Chapitre 7: Retour d'Ishbal

Mais en réalité, la grande discussion ne vint jamais... Que cela soit Hughes ou moi, nous avions pris le parti de prendre les choses comme elles étaient venues, en les acceptant tout simplement. Peut-être étions-nous un peu lâches de ne pas assumer clairement la situation ? Mais pour être honnête, à Ishbal, au beau milieu du désert, nous ne pensions faire de mal à personne mais cela nous permettait de rester vivants et de tenir jusqu'à ce que cette maudite guerre prenne enfin fin.
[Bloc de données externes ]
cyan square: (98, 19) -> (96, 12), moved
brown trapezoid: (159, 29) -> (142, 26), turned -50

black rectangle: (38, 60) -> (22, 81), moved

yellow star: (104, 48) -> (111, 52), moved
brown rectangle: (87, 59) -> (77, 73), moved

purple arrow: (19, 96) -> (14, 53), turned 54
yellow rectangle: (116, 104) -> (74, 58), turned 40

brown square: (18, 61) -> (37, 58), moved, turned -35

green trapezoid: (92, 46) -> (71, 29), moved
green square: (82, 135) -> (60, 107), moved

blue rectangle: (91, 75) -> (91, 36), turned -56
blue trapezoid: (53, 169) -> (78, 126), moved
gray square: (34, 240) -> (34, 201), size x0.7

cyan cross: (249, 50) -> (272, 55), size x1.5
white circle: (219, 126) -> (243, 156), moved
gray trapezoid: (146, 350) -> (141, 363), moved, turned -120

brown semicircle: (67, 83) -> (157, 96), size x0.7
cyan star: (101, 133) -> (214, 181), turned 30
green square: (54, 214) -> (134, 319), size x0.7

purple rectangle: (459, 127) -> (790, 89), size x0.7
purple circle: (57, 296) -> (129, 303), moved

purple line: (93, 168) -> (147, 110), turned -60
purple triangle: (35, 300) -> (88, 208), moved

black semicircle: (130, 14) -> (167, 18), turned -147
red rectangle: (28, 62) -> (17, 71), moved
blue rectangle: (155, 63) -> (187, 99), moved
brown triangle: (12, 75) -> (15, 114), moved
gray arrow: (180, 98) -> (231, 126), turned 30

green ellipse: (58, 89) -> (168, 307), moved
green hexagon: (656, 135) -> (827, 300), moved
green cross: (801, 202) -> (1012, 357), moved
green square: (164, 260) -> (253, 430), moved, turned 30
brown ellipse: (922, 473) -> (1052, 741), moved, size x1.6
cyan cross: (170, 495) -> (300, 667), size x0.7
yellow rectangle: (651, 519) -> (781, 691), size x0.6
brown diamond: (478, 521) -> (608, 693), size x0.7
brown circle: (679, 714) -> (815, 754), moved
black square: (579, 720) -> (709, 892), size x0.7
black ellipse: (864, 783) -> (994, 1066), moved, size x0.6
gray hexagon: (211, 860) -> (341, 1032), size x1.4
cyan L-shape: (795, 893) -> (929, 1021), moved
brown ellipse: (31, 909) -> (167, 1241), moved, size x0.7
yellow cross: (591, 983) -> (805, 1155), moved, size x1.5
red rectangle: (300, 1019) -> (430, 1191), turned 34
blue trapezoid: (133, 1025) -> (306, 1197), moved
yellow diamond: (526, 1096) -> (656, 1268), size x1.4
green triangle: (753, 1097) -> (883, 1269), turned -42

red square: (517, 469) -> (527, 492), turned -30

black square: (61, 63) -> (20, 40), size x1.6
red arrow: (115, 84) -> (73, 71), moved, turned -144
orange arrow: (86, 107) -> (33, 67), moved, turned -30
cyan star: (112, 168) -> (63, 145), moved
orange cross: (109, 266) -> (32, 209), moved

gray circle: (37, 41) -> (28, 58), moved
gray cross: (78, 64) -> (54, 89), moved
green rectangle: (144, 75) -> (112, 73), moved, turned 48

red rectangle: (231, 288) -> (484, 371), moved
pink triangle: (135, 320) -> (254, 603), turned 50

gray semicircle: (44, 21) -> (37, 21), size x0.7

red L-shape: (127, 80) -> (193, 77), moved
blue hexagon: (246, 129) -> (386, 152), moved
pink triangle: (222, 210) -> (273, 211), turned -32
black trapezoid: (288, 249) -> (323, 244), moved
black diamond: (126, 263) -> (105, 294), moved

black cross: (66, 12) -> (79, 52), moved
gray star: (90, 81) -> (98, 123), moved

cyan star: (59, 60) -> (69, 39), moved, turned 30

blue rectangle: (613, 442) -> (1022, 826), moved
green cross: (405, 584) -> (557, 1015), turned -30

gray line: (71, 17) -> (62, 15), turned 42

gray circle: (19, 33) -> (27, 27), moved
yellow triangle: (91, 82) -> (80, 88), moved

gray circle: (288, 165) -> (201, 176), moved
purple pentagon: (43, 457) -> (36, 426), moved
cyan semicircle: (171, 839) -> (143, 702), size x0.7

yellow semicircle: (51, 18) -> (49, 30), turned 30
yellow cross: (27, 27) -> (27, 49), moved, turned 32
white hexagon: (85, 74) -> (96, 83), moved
Perdu dans mes souvenirs, je ne me rendis pas immédiatement compte que de gros nuages noirs avaient progressivement envahi le ciel, par la fenêtre de mon bureau, voilant totalement le pâle éclat de l'astre lunaire. Dans le lointain, un éclair éblouissant et un grondement assourdissant me tirèrent brutalement de ma torpeur, me faisant violemment sursauter... Instinctivement, Hughes resserra son étreinte sur moi, comme s'il cherchait à me rassurer. Puis, il tendit le bras vers un câble électrique. Du bout des doigts, il trouva et actionna l'interrupteur. La douce lumière tamisée de ma lampe de travail illumina bientôt l'espace où nous nous trouvions assis, laissant le reste de la pièce plongé dans l'obscurité.

« Tiens, il va bientôt pleuvoir... » Constata-t-il, morne, en levant à présent les yeux vers les grandes baies vitrées de mon bureau.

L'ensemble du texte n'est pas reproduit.